パラチフス(PT)は、世界中のニワトリの重要な細菌性疾患です。サルモネラ種の感染によって引き起こされるいくつかのタイプの病気の一つです。孵化場の雛が最も危険にさらされています。
ひなが孵化すると、消化管は実質的に無菌です。母鶏に育てられた場合、ひなは母親の糞便の一部を消費することによって有益な微生物叢を獲得しますが、人工孵化と育すうでは、雛はこの有益な微生物叢を獲得できません。そのため、孵化場で孵化した雛はさまざまな感染症に非常に感受性が高くなりえます。
パラチフスの診断方法
パラチフスは、疾患に関連するサルモネラ菌の存在を同定することによってニワトリで診断されます。

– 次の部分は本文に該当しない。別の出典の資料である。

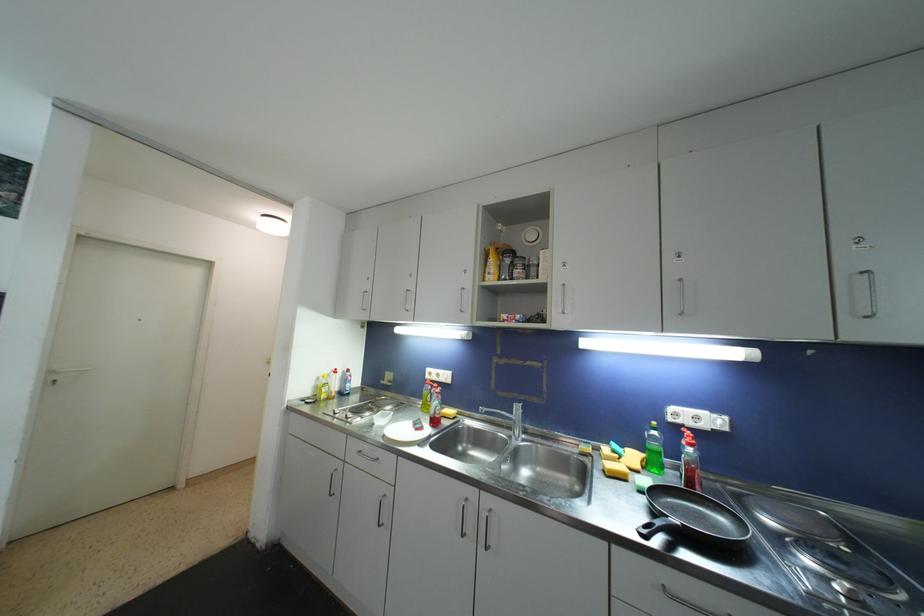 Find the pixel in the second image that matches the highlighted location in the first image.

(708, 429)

ここで単にサルモネラの存在を検出するだけでは、パラチフスの診断にはなりません。獣医が診断を得るために行う最も一般的な検査は、以下の2つです。
●細菌培養
獣医は綿棒を使って、疑わしい部位から、体内(剖検中の死亡した鳥から)、あるいは鶏の総排泄腔、咽喉、糞、手術部位から材料を採取します。

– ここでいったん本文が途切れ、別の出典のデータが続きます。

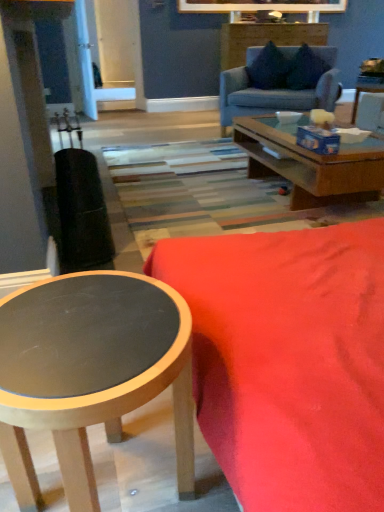 At what (x,y) coordinates should I click in order to perform the action: click on free spot above matte black coffee table at lower left (from a real-world perspective). Please return your answer as a coordinate pair (x, y). Looking at the image, I should click on (90, 322).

採取された綿棒は検査室に送られ、そこで培養(増殖)されて細菌が特定されます。抗生物質感受性試験のフォローアップは、どの抗生物質がその微生物に対して最も有効であるかを獣医が判断するためにも有用です。
●抗原検出試験
細菌の表面にあるタンパク質の存在を検出する簡単な検査法。サンプルは、死んだニワトリの剖検中に、または生きている鳥から得ることができます。
臨床兆候
●嗜眠
●食欲不振
●喉の渇きの増加
●身を寄せ合う
●糞づまり
●眼の腫れ
●失明
●下垂した翼
●一定の鳴き声
●目を閉じて頭を下げる
●産卵低下
●下痢
●関節の腫れ
治療
●支持療法
群れから鳥を隔離し、安全で快適な暖かい場所に置き、新鮮な水と食餌を与えストレスのない生活をさせます。
●抗生物質
アンピシリン、トリメトプリム-スルファメトキサゾール、クロラムフェニコール
予防
ひよこを孵化場から買わない。
給水器ではなく地表水からの飲水を避ける
野鳥や野鳥の糞との接触を最小限に抑える
げっ歯類の防除
若いひよこにプロバイオティクスを与えます。